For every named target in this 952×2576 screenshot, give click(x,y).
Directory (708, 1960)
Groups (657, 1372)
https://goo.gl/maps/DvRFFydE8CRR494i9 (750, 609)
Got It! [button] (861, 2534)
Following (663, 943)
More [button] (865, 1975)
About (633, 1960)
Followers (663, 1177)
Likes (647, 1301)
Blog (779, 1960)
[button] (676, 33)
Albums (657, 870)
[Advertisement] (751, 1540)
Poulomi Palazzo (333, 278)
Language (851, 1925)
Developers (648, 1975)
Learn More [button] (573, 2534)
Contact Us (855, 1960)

---

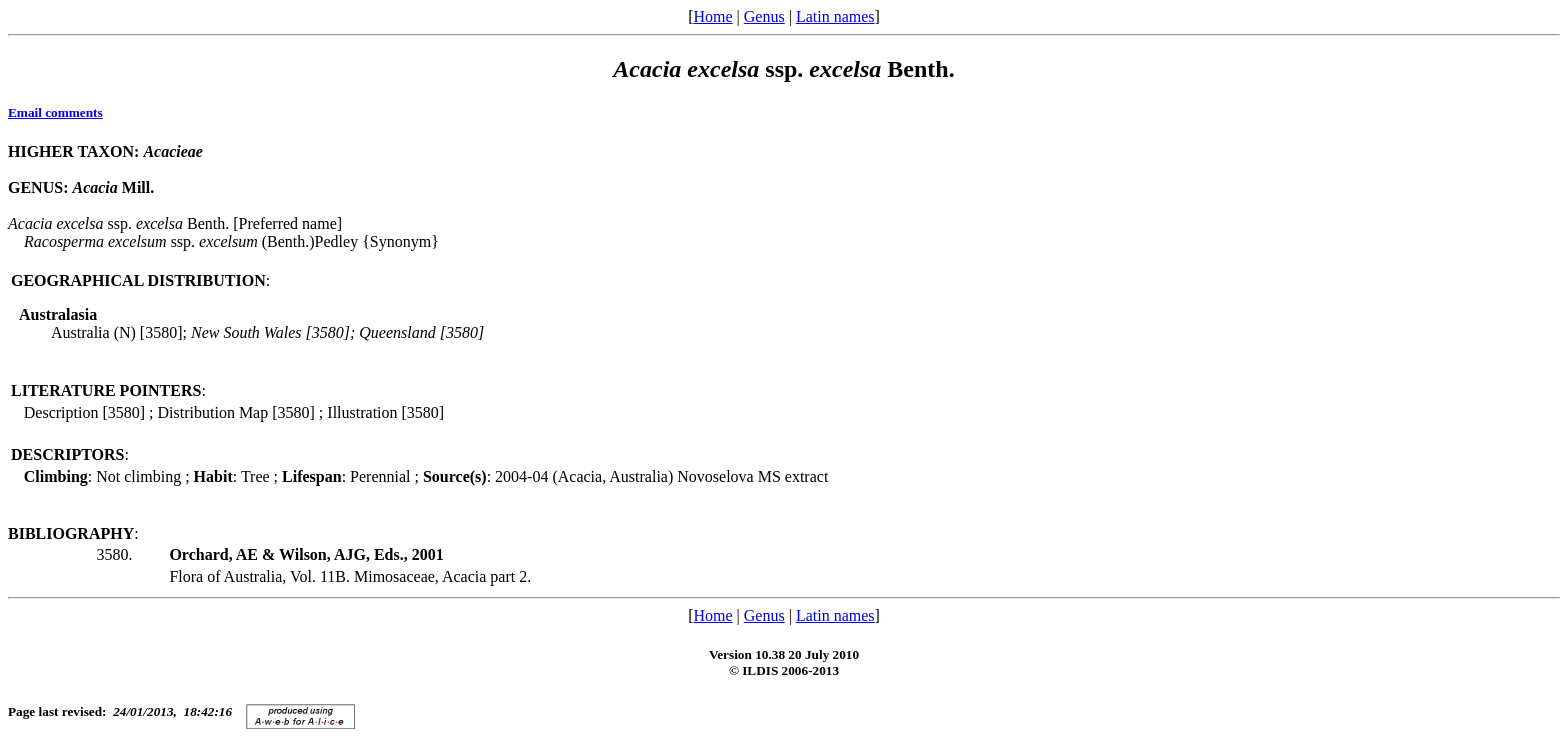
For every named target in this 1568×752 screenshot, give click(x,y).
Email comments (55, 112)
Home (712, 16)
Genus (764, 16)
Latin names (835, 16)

**Task**: The listing above holds a line with "For every named target in this 952×2576" and a line with "Contact Us (855, 1960)". Print the stretch from the first through the second, exactly and alone.

**Task result**:
For every named target in this 952×2576 screenshot, give click(x,y).
Directory (708, 1960)
Groups (657, 1372)
https://goo.gl/maps/DvRFFydE8CRR494i9 (750, 609)
Got It! [button] (861, 2534)
Following (663, 943)
More [button] (865, 1975)
About (633, 1960)
Followers (663, 1177)
Likes (647, 1301)
Blog (779, 1960)
[button] (676, 33)
Albums (657, 870)
[Advertisement] (751, 1540)
Poulomi Palazzo (333, 278)
Language (851, 1925)
Developers (648, 1975)
Learn More [button] (573, 2534)
Contact Us (855, 1960)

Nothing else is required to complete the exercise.